Anna Karenina (Russian: Анна Каренина), also Anglicised as Anna Karenin, is a novel by the Russian writer Leo Tolstoy, published in serial installments from 1873 to 1877 in the periodical The Russian Messenger. Tolstoy clashed with its editor Mikhail Katkov over issues that arose in the final installment; therefore, the novel's first complete appearance was in book form.
Widely regarded as a pinnacle in realist fiction, Tolstoy considered Anna Karenina his first true novel. The character of Anna was likely inspired, in part, by Maria Hartung (Russian spelling Maria Gartung, 1832–1919), the elder daughter of the Russian poet Alexander Pushkin. Soon after meeting her at dinner, Tolstoy began reading Pushkin's prose and once had a fleeting daydream of "a bare exquisite aristocratic elbow", which proved to be the first intimation of Anna's character.

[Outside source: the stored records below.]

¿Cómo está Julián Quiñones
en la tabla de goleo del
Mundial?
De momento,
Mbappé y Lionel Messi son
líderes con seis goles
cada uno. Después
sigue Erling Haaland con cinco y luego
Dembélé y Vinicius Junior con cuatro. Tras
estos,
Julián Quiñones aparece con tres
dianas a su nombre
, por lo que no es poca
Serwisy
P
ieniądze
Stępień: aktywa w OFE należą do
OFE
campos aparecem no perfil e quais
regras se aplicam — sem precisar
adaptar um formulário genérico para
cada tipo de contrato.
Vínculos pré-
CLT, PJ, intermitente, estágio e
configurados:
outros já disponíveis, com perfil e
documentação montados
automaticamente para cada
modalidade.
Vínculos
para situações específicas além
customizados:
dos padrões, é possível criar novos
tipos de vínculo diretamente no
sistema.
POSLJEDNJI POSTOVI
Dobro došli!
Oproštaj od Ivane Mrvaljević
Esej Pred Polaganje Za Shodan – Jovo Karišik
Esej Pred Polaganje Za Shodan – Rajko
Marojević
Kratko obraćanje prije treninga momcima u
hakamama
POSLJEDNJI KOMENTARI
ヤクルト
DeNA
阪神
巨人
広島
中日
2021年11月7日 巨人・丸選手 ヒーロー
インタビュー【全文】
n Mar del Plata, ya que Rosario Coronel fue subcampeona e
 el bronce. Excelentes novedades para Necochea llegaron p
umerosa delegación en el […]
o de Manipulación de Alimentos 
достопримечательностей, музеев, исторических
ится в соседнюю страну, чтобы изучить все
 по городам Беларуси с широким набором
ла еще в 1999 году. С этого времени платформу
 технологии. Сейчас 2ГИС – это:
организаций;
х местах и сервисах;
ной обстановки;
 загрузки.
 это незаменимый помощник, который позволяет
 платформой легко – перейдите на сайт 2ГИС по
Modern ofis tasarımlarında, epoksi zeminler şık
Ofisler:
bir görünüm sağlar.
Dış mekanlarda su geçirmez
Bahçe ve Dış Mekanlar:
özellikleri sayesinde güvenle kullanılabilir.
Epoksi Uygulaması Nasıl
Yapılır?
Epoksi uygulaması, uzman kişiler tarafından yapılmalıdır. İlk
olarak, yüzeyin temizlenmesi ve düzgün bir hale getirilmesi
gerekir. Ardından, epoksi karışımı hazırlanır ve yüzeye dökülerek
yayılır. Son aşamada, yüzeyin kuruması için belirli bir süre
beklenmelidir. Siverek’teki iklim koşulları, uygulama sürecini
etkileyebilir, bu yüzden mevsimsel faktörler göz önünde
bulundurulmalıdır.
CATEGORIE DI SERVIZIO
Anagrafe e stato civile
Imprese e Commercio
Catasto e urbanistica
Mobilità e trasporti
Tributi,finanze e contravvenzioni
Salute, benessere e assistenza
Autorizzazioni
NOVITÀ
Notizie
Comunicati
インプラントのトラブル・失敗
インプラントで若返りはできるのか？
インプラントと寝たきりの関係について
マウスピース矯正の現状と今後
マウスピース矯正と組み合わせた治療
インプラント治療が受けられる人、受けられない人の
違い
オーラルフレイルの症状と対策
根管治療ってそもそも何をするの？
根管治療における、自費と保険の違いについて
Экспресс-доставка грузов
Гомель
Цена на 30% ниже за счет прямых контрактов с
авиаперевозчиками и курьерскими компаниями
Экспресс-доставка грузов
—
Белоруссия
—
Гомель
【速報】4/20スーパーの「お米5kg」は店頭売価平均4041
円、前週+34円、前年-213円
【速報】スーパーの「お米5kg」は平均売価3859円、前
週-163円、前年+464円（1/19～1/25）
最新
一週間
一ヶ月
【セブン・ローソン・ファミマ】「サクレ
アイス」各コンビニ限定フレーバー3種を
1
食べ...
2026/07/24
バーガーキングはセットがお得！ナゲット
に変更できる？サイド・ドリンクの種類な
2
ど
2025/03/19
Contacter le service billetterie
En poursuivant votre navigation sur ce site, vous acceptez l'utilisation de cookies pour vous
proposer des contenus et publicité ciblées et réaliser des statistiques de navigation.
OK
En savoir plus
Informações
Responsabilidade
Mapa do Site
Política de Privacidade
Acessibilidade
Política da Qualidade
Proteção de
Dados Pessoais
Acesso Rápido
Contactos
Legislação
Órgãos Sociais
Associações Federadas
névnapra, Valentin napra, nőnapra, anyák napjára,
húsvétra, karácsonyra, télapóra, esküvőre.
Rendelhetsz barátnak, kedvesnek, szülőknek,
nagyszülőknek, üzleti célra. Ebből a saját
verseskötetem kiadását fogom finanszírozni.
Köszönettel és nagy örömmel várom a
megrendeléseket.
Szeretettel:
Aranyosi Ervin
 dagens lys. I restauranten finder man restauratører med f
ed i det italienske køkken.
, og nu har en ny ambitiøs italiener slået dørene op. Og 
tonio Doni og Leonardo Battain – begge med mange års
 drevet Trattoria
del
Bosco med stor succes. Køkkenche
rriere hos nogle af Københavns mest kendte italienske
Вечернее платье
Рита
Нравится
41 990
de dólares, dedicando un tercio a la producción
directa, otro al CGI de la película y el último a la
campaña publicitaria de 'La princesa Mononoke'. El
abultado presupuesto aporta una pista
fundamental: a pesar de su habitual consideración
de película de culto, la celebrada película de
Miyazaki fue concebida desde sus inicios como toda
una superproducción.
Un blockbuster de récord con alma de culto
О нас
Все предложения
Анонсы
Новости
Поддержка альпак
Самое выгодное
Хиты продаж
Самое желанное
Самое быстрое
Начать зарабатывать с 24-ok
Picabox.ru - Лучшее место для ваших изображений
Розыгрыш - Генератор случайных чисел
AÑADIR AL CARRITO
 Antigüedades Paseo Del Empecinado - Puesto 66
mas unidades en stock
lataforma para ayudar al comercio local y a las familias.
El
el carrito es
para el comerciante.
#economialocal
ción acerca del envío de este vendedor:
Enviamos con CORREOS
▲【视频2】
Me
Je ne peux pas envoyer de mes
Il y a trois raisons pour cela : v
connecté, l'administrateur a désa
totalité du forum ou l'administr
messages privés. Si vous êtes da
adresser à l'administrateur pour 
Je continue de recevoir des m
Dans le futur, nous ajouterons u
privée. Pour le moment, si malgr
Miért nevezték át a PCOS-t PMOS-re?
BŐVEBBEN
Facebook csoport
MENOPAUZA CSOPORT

Although most Russian critics panned the novel on its publication as a "trifling romance of high life", Fyodor Dostoevsky declared it to be "flawless as a work of art." His opinion was seconded by Vladimir Nabokov, who especially admired "the flawless magic of Tolstoy's style" and the motif of the moving train, subtly introduced in the first chapters (the children playing with a toy train) and inexorably developed in subsequent chapters (Anna's nightmare), heralding the novel's majestic finale. According to a recent poll of 125 contemporary authors, published in a book entitled The Top Ten, Anna Karenina is the greatest novel ever written.